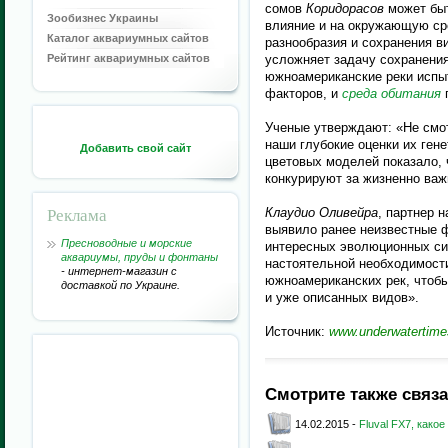
сомов
Коридорасов
может быт
Зообизнес Украины
влияние и на окружающую ср
Каталог аквариумных сайтов
разнообразия и сохранения в
Рейтинг аквариумных сайтов
усложняет задачу сохранения 
южноамериканские реки испы
факторов, и
среда обитания
п
Ученые утверждают: «Не смот
наши глубокие оценки их гене
Добавить свой сайт
цветовых моделей показало, 
конкурируют за жизненно важ
Реклама
Клаудио Оливейра
, партнер 
выявило ранее неизвестные ф
Пресноводные и морские
интересных эволюционных сис
аквариумы, пруды и фонтаны
настоятельной необходимост
- интернет-магазин с
южноамериканских рек, чтоб
доставкой по Украине.
и уже описанных видов».
Источник:
www.underwatertim
Смотрите также связ
14.02.2015 -
Fluval FX7, как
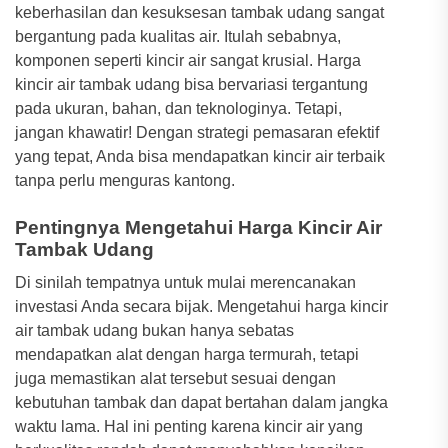
keberhasilan dan kesuksesan tambak udang sangat
bergantung pada kualitas air. Itulah sebabnya,
komponen seperti kincir air sangat krusial. Harga
kincir air tambak udang bisa bervariasi tergantung
pada ukuran, bahan, dan teknologinya. Tetapi,
jangan khawatir! Dengan strategi pemasaran efektif
yang tepat, Anda bisa mendapatkan kincir air terbaik
tanpa perlu menguras kantong.
Pentingnya Mengetahui Harga Kincir Air
Tambak Udang
Di sinilah tempatnya untuk mulai merencanakan
investasi Anda secara bijak. Mengetahui harga kincir
air tambak udang bukan hanya sebatas
mendapatkan alat dengan harga termurah, tetapi
juga memastikan alat tersebut sesuai dengan
kebutuhan tambak dan dapat bertahan dalam jangka
waktu lama. Hal ini penting karena kincir air yang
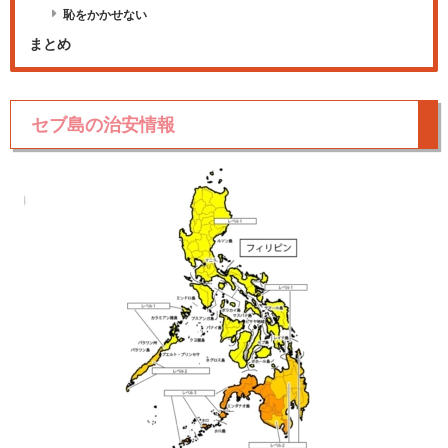
恥をかかせない
まとめ
セブ島の治安情報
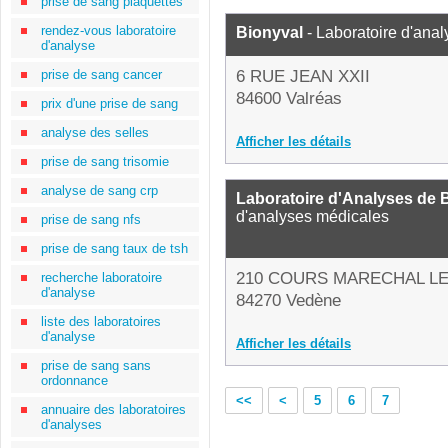
prise de sang plaquettes
rendez-vous laboratoire
Bionyval
- Laboratoire d'ana
d'analyse
prise de sang cancer
6 RUE JEAN XXII
84600 Valréas
prix d'une prise de sang
analyse des selles
Afficher les détails
prise de sang trisomie
analyse de sang crp
Laboratoire d'Analyses de B
d'analyses médicales
prise de sang nfs
prise de sang taux de tsh
210 COURS MARECHAL L
recherche laboratoire
d'analyse
84270 Vedène
liste des laboratoires
d'analyse
Afficher les détails
prise de sang sans
ordonnance
<<
<
5
6
7
annuaire des laboratoires
d'analyses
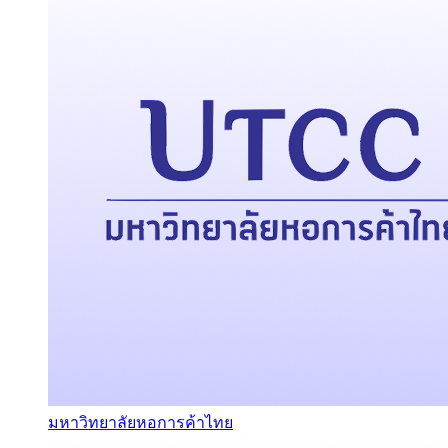
มหาวิทยาลัยหอการค้าไทย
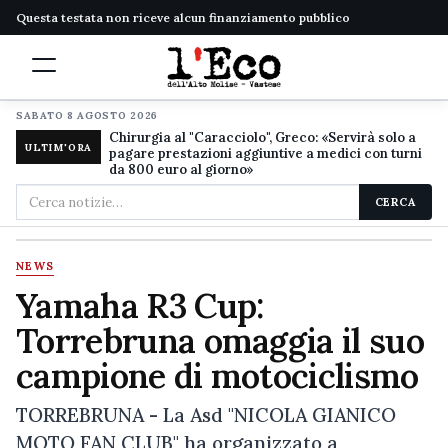
Questa testata non riceve alcun finanziamento pubblico
SABATO 8 AGOSTO 2026
Chirurgia al "Caracciolo", Greco: «Servirà solo a
ULTIM'ORA
pagare prestazioni aggiuntive a medici con turni
da 800 euro al giorno»
Cerca
CERCA
nel
sito
NEWS
Yamaha R3 Cup:
Torrebruna omaggia il suo
campione di motociclismo
TORREBRUNA - La Asd "NICOLA GIANICO
MOTO FAN CLUB" ha organizzato a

* [Exercise requirements]: Copy, without any change, the lines from the one that contains "SABATO 8 AGOSTO 2026" to the final line of the entries above.

* [Answer to this problem]:
SABATO 8 AGOSTO 2026
Chirurgia al "Caracciolo", Greco: «Servirà solo a
ULTIM'ORA
pagare prestazioni aggiuntive a medici con turni
da 800 euro al giorno»
Cerca
CERCA
nel
sito
NEWS
Yamaha R3 Cup:
Torrebruna omaggia il suo
campione di motociclismo
TORREBRUNA - La Asd "NICOLA GIANICO
MOTO FAN CLUB" ha organizzato a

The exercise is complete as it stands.